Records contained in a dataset

━━━━━━━━━━

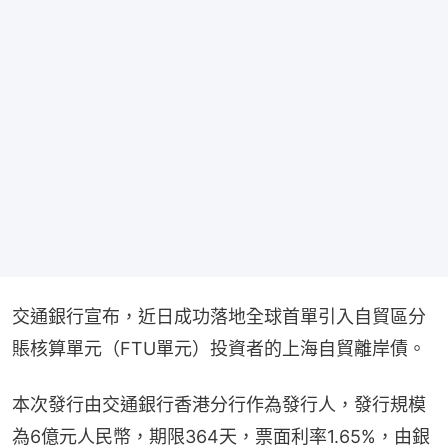
交通銀行宣布，近日成功落地全球首單引入自貿區分
賬核算單元（FTU單元）投資者的上海自貿離岸債。
本次發行由交通銀行香港分行作為發行人，發行規模
為6億元人民幣，期限364天，票面利率1.65%，由銀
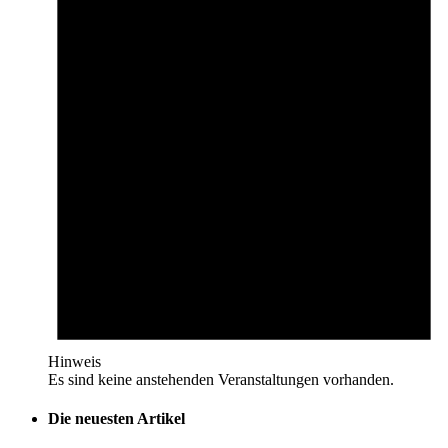
Hinweis
Es sind keine anstehenden Veranstaltungen vorhanden.
Die neuesten Artikel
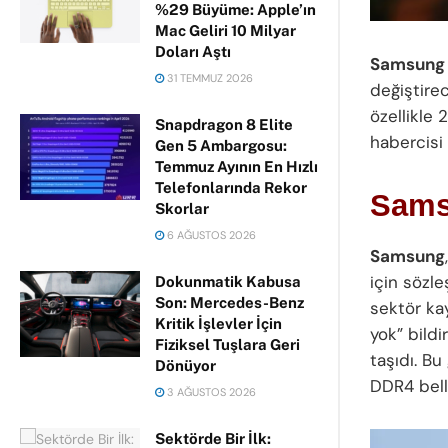
%29 Büyüme: Apple’ın
Mac Geliri 10 Milyar
Doları Aştı
Samsung
31 TEMMUZ 2026
değiştire
özellikle 
Snapdragon 8 Elite
habercisi o
Gen 5 Ambargosu:
Temmuz Ayının En Hızlı
Telefonlarında Rekor
Samsu
Skorlar
6 AĞUSTOS 2026
Samsung
için sözle
Dokunmatik Kabusa
Son: Mercedes-Benz
sektör kay
Kritik İşlevler İçin
yok” bildi
Fiziksel Tuşlara Geri
taşıdı. Bu
Dönüyor
DDR4 belle
3 AĞUSTOS 2026
Sektörde Bir İlk:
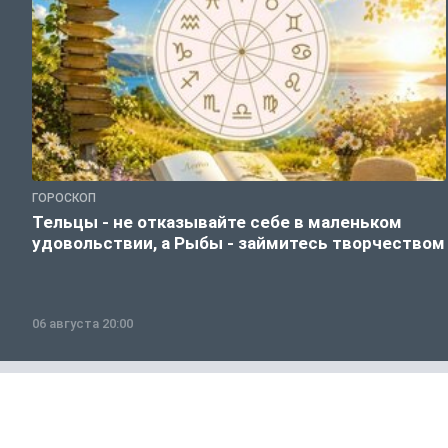
ГОРОСКОП
Тельцы - не отказывайте себе в маленьком
удовольствии, а Рыбы - займитесь творчеством
06 августа 20:00
Полезно знать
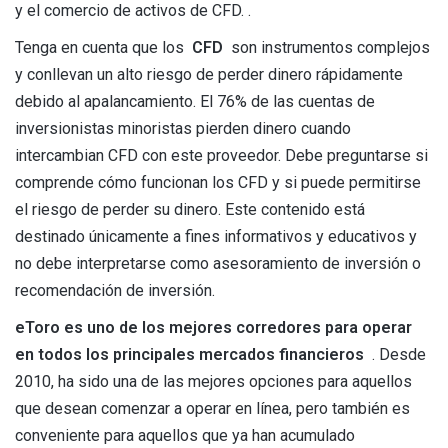
y el comercio de activos de CFD. .
Tenga en cuenta que los
CFD
son instrumentos complejos
y conllevan un alto riesgo de perder dinero rápidamente
debido al apalancamiento. El 76% de las cuentas de
inversionistas minoristas pierden dinero cuando
intercambian CFD con este proveedor. Debe preguntarse si
comprende cómo funcionan los CFD y si puede permitirse
el riesgo de perder su dinero. Este contenido está
destinado únicamente a fines informativos y educativos y
no debe interpretarse como asesoramiento de inversión o
recomendación de inversión.
eToro es uno de los mejores corredores para operar
en todos los principales mercados financieros
. Desde
2010, ha sido una de las mejores opciones para aquellos
que desean comenzar a operar en línea, pero también es
conveniente para aquellos que ya han acumulado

━━━━━━━━━━

■ What is required
A line counts if it holds the word "perder". How many lines of the entries count? Give the number only.

■ Result
2